Wheelchair-bound woman files lawsuit after crawling into plane

Theresa Purcell
Theresa Purcell

UPDATE: Airline refuses to compensate wheelchair-bound woman forced to crawl onto plane

A woman in a wheelchair was told to board a flight on her own and she did so by crawling up the stairs to the plane. At the time, the airline told her it was too late to get her the help she needed.

It happened to Theresa Purcell as she boarded a flight to make her way back home two years ago. Purcell was raised in Hawaii and recently moved to San Diego.

She would rather be known as Reece Purcell, someone who has to get by in a wheelchair.

On the day she caught an American Airlines commuter flight from San Diego, she asked the gate agent for help to get up the stairs to the plane.

“So when I asked that I can’t walk up on the stairs, and then she was like, so how you going get on the plane then? And I was like, oh wow,” said Purcell. “I crawled up onto the steps. I crawled into the plane. There was no other way for me to get on the plane so I crawled up to the plane.”

Christy Ho has known Purcell for years and is her attorney. “When she got on the plane, the flight attendant tapped her on the shoulder and said, ‘You’re a trooper. I’ve never seen anybody crawl like that,'” said Ho.

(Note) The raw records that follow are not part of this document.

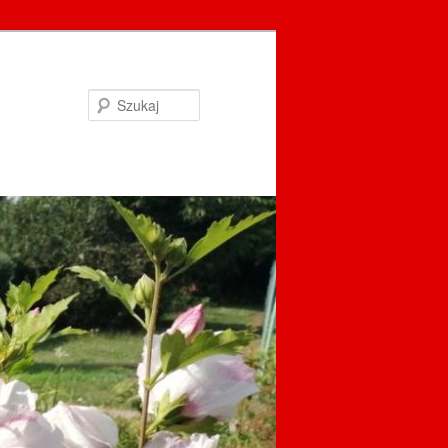
Szukaj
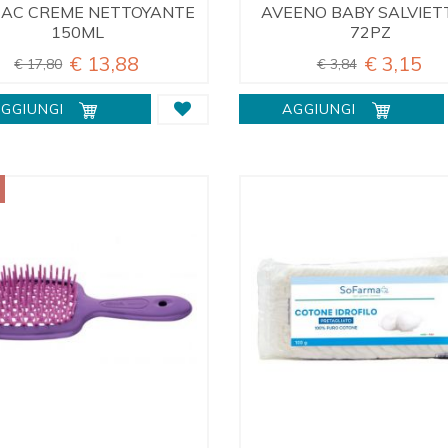
EAC CREME NETTOYANTE
AVEENO BABY SALVIET
150ML
72PZ
€ 13,88
€ 3,15
€ 17,80
€ 3,84
GGIUNGI
AGGIUNGI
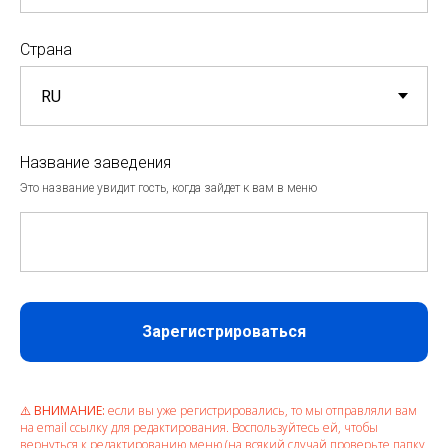
Страна
Название заведения
Это название увидит гость, когда зайдет к вам в меню
Зарегистрироваться
⚠️
ВНИМАНИЕ:
если вы уже регистрировались, то мы отправляли вам
на email ссылку для редактирования. Воспользуйтесь ей, чтобы
вернуться к редактированию меню (на всякий случай проверьте папку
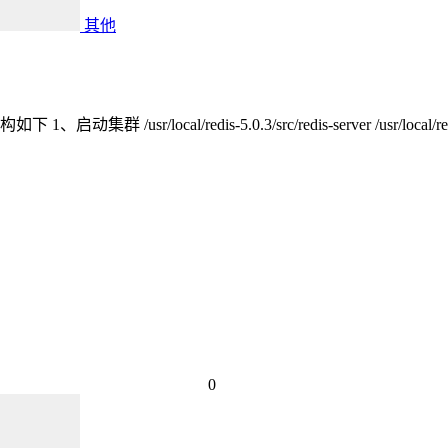
其他
dis‐5.0.3/src/redis‐server /usr/local/redis‐cluster/800
0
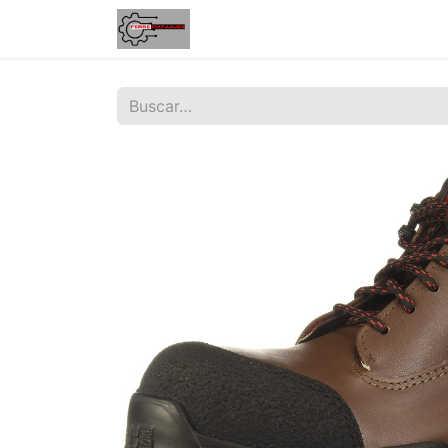
Inicio
Tienda
Contáctenos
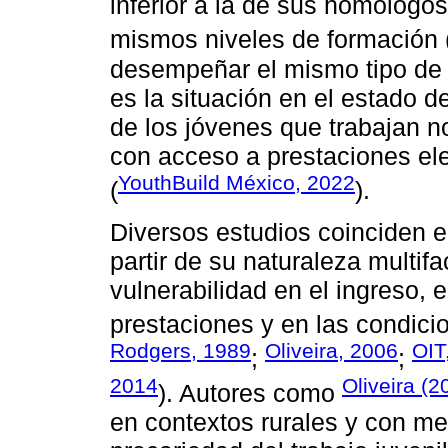
inferior a la de sus homólogos
mismos niveles de formación 
desempeñar el mismo tipo de
es la situación en el estado
de los jóvenes que trabajan no
con acceso a prestaciones el
YouthBuild México, 2022
(
).
Diversos estudios coinciden en
partir de su naturaleza multifa
vulnerabilidad en el ingreso, 
prestaciones y en las condicio
Rodgers, 1989
Oliveira, 2006
OIT
;
;
2014
Oliveira (2
). Autores como
en contextos rurales y con me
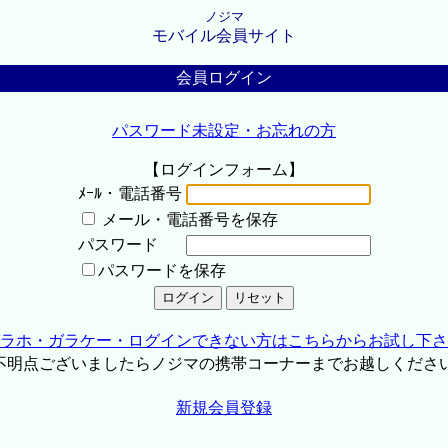
ノジマ
モバイル会員サイト
会員ログイン
パスワード未設定・お忘れの方
【ログインフォーム】
ﾒｰﾙ・電話番号
メール・電話番号を保存
パスワード
パスワードを保存
ラホ・ガラケー・ログインできない方はこちらからお試し下さ
不明点ございましたらノジマの携帯コーナーまでお越しくださ
新規会員登録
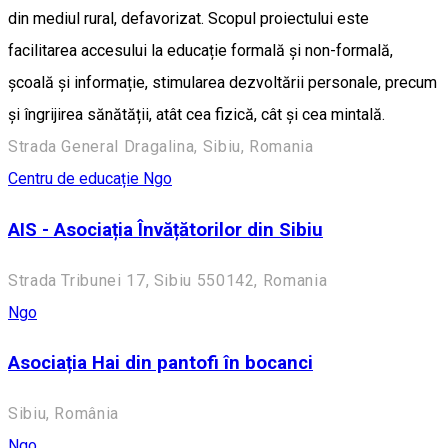
din mediul rural, defavorizat. Scopul proiectului este
facilitarea accesului la educație formală și non-formală,
școală și informație, stimularea dezvoltării personale, precum
și îngrijirea sănătății, atât cea fizică, cât și cea mintală.
Strada General Dragalina, Sibiu, Romania
Centru de educație
Ngo
AIS - Asociația Învățătorilor din Sibiu
Strada Tribunei 17, Sibiu 550142, Romania
Ngo
Asociația Hai din pantofi în bocanci
Sibiu, România
Ngo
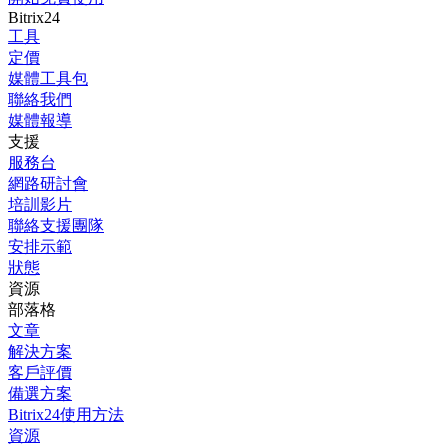
Bitrix24
工具
定價
媒體工具包
聯絡我們
媒體報導
支援
服務台
網路研討會
培訓影片
聯絡支援團隊
安排示範
狀態
資源
部落格
文章
解決方案
客戶評價
備選方案
Bitrix24使用方法
資源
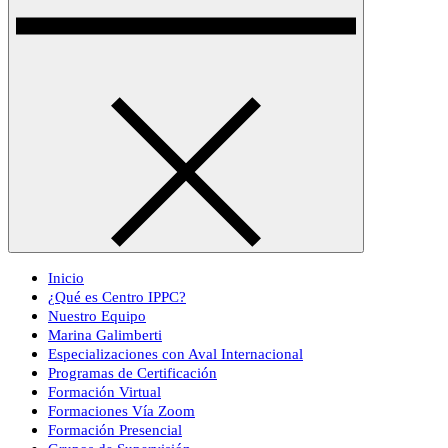
Inicio
¿Qué es Centro IPPC?
Nuestro Equipo
Marina Galimberti
Especializaciones con Aval Internacional
Programas de Certificación
Formación Virtual
Formaciones Vía Zoom
Formación Presencial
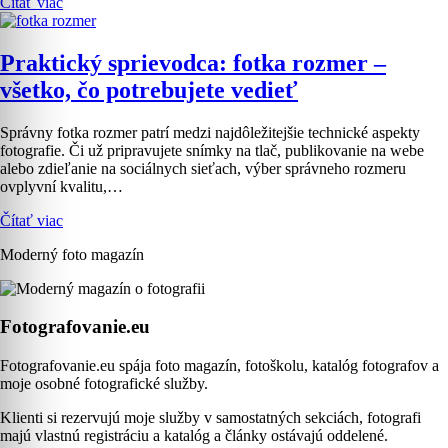
Čítať viac
Praktický sprievodca: fotka rozmer –
všetko, čo potrebujete vedieť
Správny fotka rozmer patrí medzi najdôležitejšie technické aspekty
fotografie. Či už pripravujete snímky na tlač, publikovanie na webe
alebo zdieľanie na sociálnych sieťach, výber správneho rozmeru
ovplyvní kvalitu,…
Čítať viac
Moderný foto magazín
Fotografovanie.eu
Fotografovanie.eu spája foto magazín, fotoškolu, katalóg fotografov a
moje osobné fotografické služby.
Klienti si rezervujú moje služby v samostatných sekciách, fotografi
majú vlastnú registráciu a katalóg a články ostávajú oddelené.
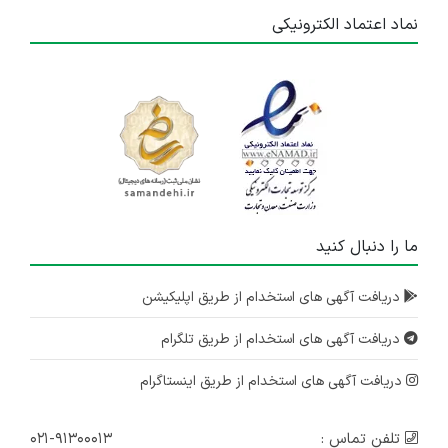
نماد اعتماد الکترونیکی
ما را دنبال کنید
دریافت آگهی های استخدام از طریق اپلیکیشن
دریافت آگهی های استخدام از طریق تلگرام
دریافت آگهی های استخدام از طریق اینستاگرام
تلفن تماس :
۰۲۱-۹۱۳۰۰۰۱۳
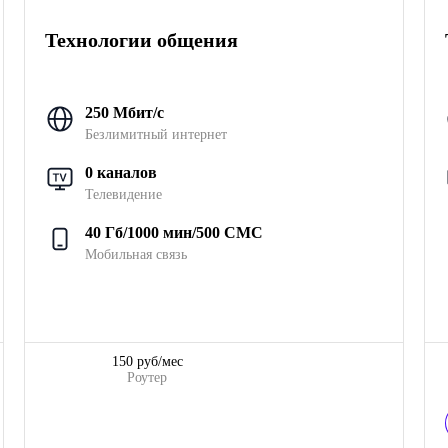
Технологии общения
250 Мбит/с
Безлимитный интернет
0 каналов
Телевидение
40 Гб/1000 мин/500 СМС
Мобильная связь
150 руб/мес
Роутер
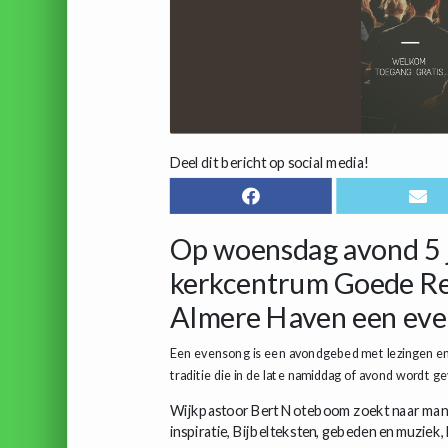
Deel dit bericht op social media!
Op woensdag avond 5 ju
kerkcentrum Goede Re
Almere Haven een ev
Een evensong is een avondgebed met lezingen en 
traditie die in de late namiddag of avond wordt g
Wijkpastoor Bert Noteboom zoekt naar manier
inspiratie, Bijbelteksten, gebeden en muziek,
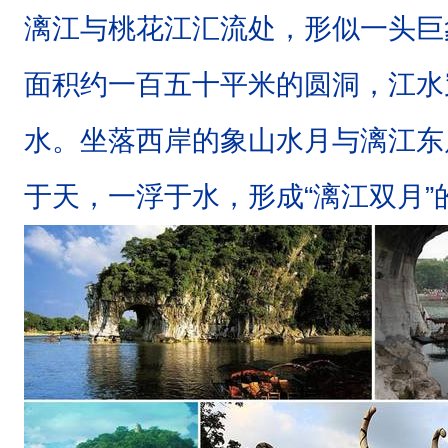
漓江与桃花江汇流处，形似一头巨
面积约一百五十平米的圆洞，江水
水。坐落西岸的象山水月与漓江东
于天，一浮于水，形成“漓江双月”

In response to Ho’s lawsuit against the airline, the company apologize last month in a written statement. In part, the statement issued by Christy Garden, DOT Liaison, Customer Relations, American Airlines/US Airways Corporate Office said:

“On behalf of US Airways and American Airlines, please accept our apologies for the difficulties Ms. Purcell experienced with her request for level entry boarding. It is imperative to provide essential care and to have a sensitive approach when assisting our passengers who have special needs.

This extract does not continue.